Quanta & Consciousness

To the visitor, welcome! This blog is a kind of companion to my web site on Quanta & Consciousness, citing newsworthy events and my thoughts on these matters. Questions or suggestions welcome. Brian J Flanagan

Wednesday, July 01, 2009

Duh: What Happened To Theoretical AI?

by David Gelernter, 06.22.09, 06:00 PM EDT, Forbes

The two major mystery-boxes of mind-science (each decorated with an intriguing question mark) are "consciousness" and "thought." Both mysteries are notoriously hard to unravel, but computing ought to help us understand thought, which is (on one level) a process or series of actions--like computing itself. Consciousness, on the other hand, is a state of being--and, despite the best efforts of theoretical AI, there is no reason to believe that a computer will ever achieve this state, or that software can bring it about.

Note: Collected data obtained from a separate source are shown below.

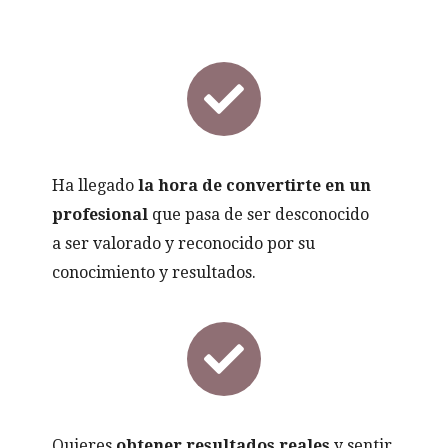
Ha llegado
la hora de convertirte en un
profesional
que pasa de ser desconocido
a ser valorado y reconocido por su
conocimiento y resultados.
Quieres
obtener resultados reales
y sentir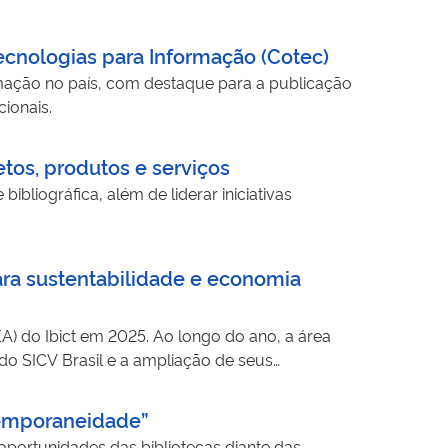
ecnologias para Informação (Cotec)
ormação no país, com destaque para a publicação
cionais.
tos, produtos e serviços
ibliográfica, além de liderar iniciativas
ra sustentabilidade e economia
A) do Ibict em 2025. Ao longo do ano, a área
do SICV Brasil e a ampliação de seus
des nacionais e internacionais e implementou
ntemporaneidade”
s oportunidades das bibliotecas diante das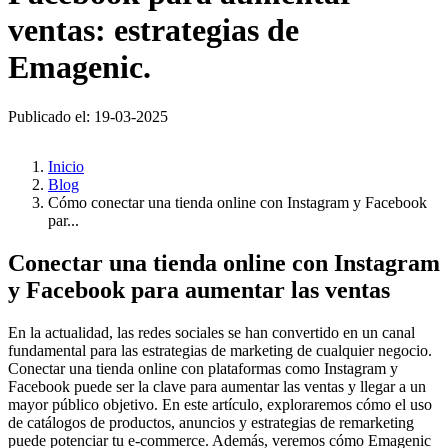
ventas: estrategias de
Emagenic.
Publicado el: 19-03-2025
Inicio
Blog
Cómo conectar una tienda online con Instagram y Facebook
par...
Conectar una tienda online con Instagram
y Facebook para aumentar las ventas
En la actualidad, las redes sociales se han convertido en un canal
fundamental para las estrategias de marketing de cualquier negocio.
Conectar una tienda online con plataformas como Instagram y
Facebook puede ser la clave para aumentar las ventas y llegar a un
mayor público objetivo. En este artículo, exploraremos cómo el uso
de catálogos de productos, anuncios y estrategias de remarketing
puede potenciar tu e-commerce. Además, veremos cómo Emagenic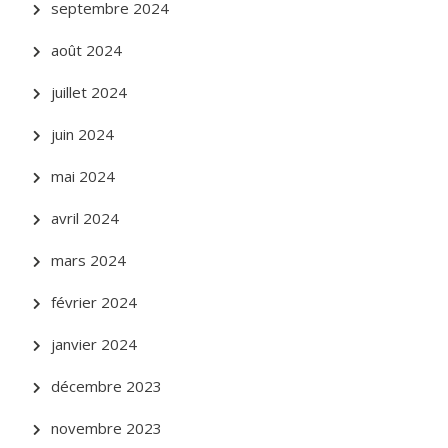
septembre 2024
août 2024
juillet 2024
juin 2024
mai 2024
avril 2024
mars 2024
février 2024
janvier 2024
décembre 2023
novembre 2023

As far as we know, consciousness can only be created by a mind, and a mind can only be realized by a human's (or some other advanced creature's) brain and body working together. If, in the near future, a grinning robot should walk up to you at a party and say, "Hi, my name is Bob; pleased to meet you," you'd be apt to cut it some slack and assume that it really is--on some level and in some way--"pleased." But in fact there's no reason to believe that any robot is pleased to meet you or ever will be, has ever been pleased to meet anybody, or has ever experienced the state of mind we call "pleasure" under any circumstances at all. So far as we know, software cannot re-create the sort of inner mental world human beings inhabit.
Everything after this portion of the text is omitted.